Tennessee wasn’t done and they drove to the New England 33-yard line with a chance to tie. But on 2nd-and-3, McNair was whistled for intentional grounding. Out of field goal range, the Titans were stopped.
Indianapolis 38 Kansas City 31: Manning got the Colts out to a 21-10 lead at halftime, but a short run by Holmes cut the lead to 24-17. Even when Indy responded with another touchdown, Kansas City got a 92-yard kickoff return to bring it back to 31-24. A Colts’ touchdown early in the fourth again threatened to ice it, but the Chiefs’ scored with 4:25 left. Their defense continued to catch up to them though, as Peyton’s offense was able to kill the rest of the clock.
Philadelphia 20 Green Bay 17 (OT): This is a game that will live in infamy for Packer fans. Favre hit Robert Ferguson for two early touchdowns and with a 14-zip lead, Green Bay was poised to topple the #1 seed. Philadelphia chipped back and tied it up though as the game went to the fourth quarter.
Green Bay drove to the Philly 7-yard line and had 1st-and-goal. They couldn’t cash it in and had to settle for a field goal. It still looked like it might stand up. The Packers had a 4th-and-1 on the Eagles 41-yard line with 2:30 left and were in position to clinch the game if they risked going for it. Head coach Mike Sherman opted to punt.

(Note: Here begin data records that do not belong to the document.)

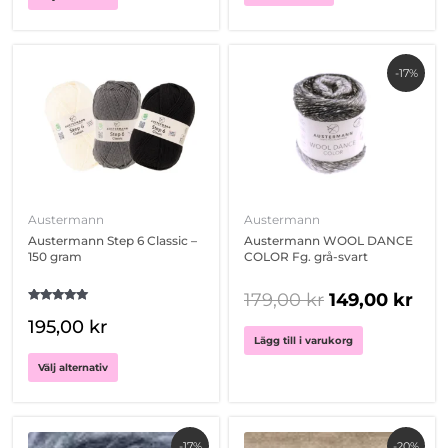
Det
Det
Den
-17%
ursprungliga
nuv
här
priset
pris
produkten
har
var:
är:
flera
179,00 kr.
149,
varianter.
De
olika
Austermann
Austermann
alternativen
Austermann Step 6 Classic –
Austermann WOOL DANCE
kan
150 gram
COLOR Fg. grå-svart
väljas
på
179,00
kr
149,00
kr
Betygsatt
produktsidan
195,00
kr
5.00
av 5
Lägg till i varukorg
Välj alternativ
Det
Det
Det
Det
-17%
-20%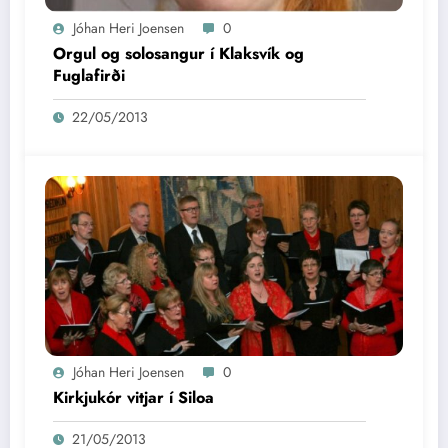
Jóhan Heri Joensen
0
Orgul og solosangur í Klaksvík og
Fuglafirði
22/05/2013
Jóhan Heri Joensen
0
Kirkjukór vitjar í Siloa
21/05/2013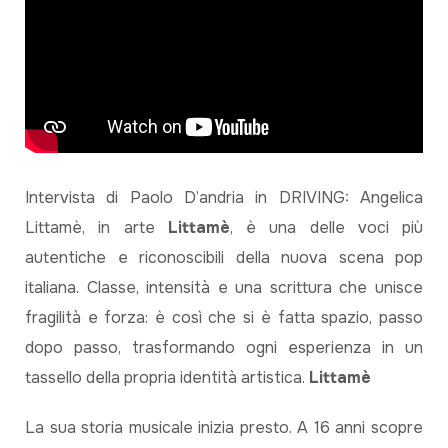
Intervista di Paolo D’andria in DRIVING: Angelica
Littamè, in arte
Littamè
, è una delle voci più
autentiche e riconoscibili della nuova scena pop
italiana. Classe, intensità e una scrittura che unisce
fragilità e forza: è così che si è fatta spazio, passo
dopo passo, trasformando ogni esperienza in un
tassello della propria identità artistica.
Littamè
La sua storia musicale inizia presto. A 16 anni scopre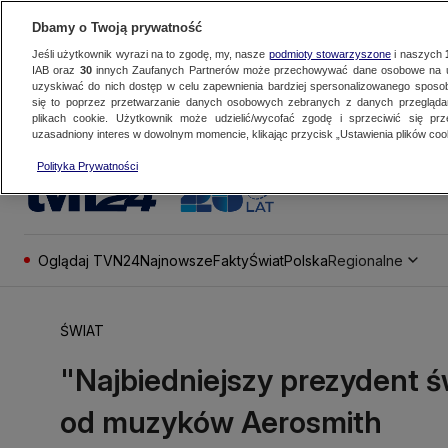
Dbamy o Twoją prywatność
Jeśli użytkownik wyrazi na to zgodę, my, nasze
podmioty stowarzyszone
i naszych
IAB oraz
30
innych Zaufanych Partnerów może przechowywać dane osobowe na ur
uzyskiwać do nich dostęp w celu zapewnienia bardziej spersonalizowanego sposo
się to poprzez przetwarzanie danych osobowych zebranych z danych przegląd
plikach cookie. Użytkownik może udzielić/wycofać zgodę i sprzeciwić się pr
uzasadniony interes w dowolnym momencie, klikając przycisk „Ustawienia plików cook
Polityka Prywatności
Oglądaj TVN24
Najnowsze
Fakty
Świat
Polska
Regionalne
ŚWIAT
"Najbiedniejszy prezydent św
od muzyków Aerosmith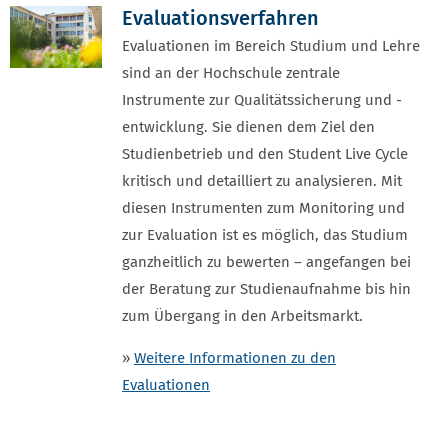
Evaluationsverfahren
Evaluationen im Bereich Studium und Lehre
sind an der Hochschule zentrale
Instrumente zur Qualitätssicherung und -
entwicklung. Sie dienen dem Ziel den
Studienbetrieb und den Student Live Cycle
kritisch und detailliert zu analysieren. Mit
diesen Instrumenten zum Monitoring und
zur Evaluation ist es möglich, das Studium
ganzheitlich zu bewerten – angefangen bei
der Beratung zur Studienaufnahme bis hin
zum Übergang in den Arbeitsmarkt.
»
Weitere Informationen zu den
Evaluationen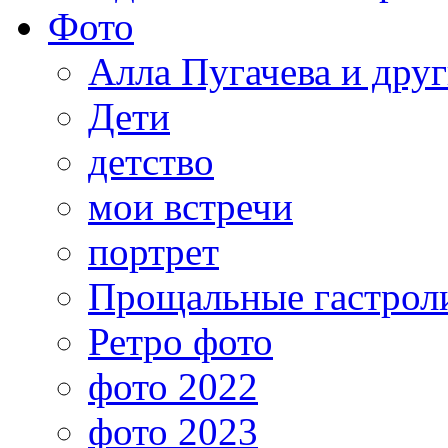
Фото
Алла Пугачева и дру
Дети
детство
мои встречи
портрет
Прощальные гастрол
Ретро фото
фото 2022
фото 2023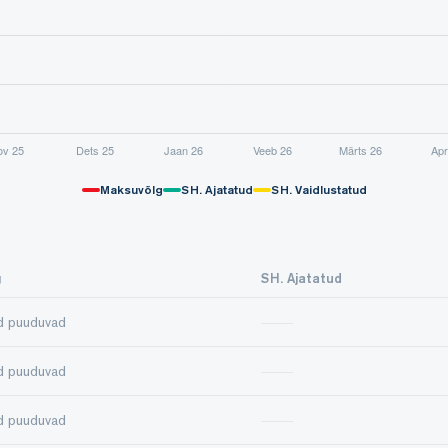
Maksuvõlg
SH. Ajatatud
SH. Vaidlustatud
g
SH. Ajatatud
d puuduvad
d puuduvad
d puuduvad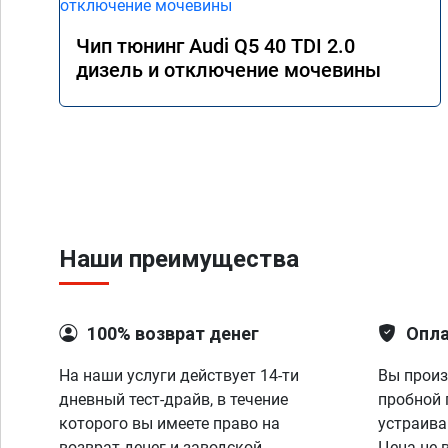
Чип тюнинг Audi Q5 40 TDI 2.0
дизель и отключение мочевины
Наши преимущества
100% возврат денег
Опла
На наши услуги действует 14-ти
Вы произ
дневный тест-драйв, в течение
пробной 
которого вы имеете право на
устраива
возврат денег и заводской
Цена не 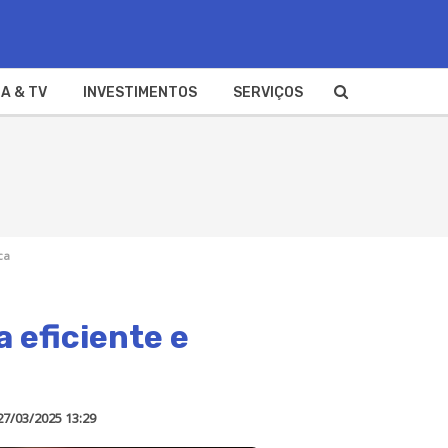
A & TV
INVESTIMENTOS
SERVIÇOS
ca
 eficiente e
27/03/2025 13:29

The decision couldn’t have gone worse. It ended up a touchback and then Eagle running back Duce Staley gained 22 yards on the first play, putting Philadelphia right where they would have been had Green Bay gone for it and failed. Even so, the Packers still got themselves in position when they forced Philly into a 4th-and-26.
What happened next is inexplicable. McNabb dropped back and receiver Freddie Mitchell floated over the middle, virtually uncontested and making a catch for a 28-yard gain that kept the game alive. Not until nine years later, when Baltimore Ravens receiver Jacoby Jones got behind the Denver Broncos secondary in the final minute of a game Denver led 35-28, have we seen a receiver get open this easily on a play where the defense could give away everything underneath.
The Eagles tied the game, but to start overtime the Green Bay defense held and gave the ball to Favre. The quarterback promptly made the worst pass of his career–and for all his achievements that covers some broad ground. Under pressure, Favre hurled a no-look pass high in the air all the way across the field. There aren’t too many good endings coming out of that decision and this one ended up an interception, and ultimately a game-winning field goal for Philadelphia.
Philadelphia’s magic ride didn’t materialize and they lost at home to Carolina in the NFC Championship Game. New England outmuscled Indianapolis in a snowy day in the AFC title game, before the Patriots won their second Super Bowl in three years. Just as they had in 2001, New England got a last-play field goal from Vinateri to break a tie game, winning this one 33-30.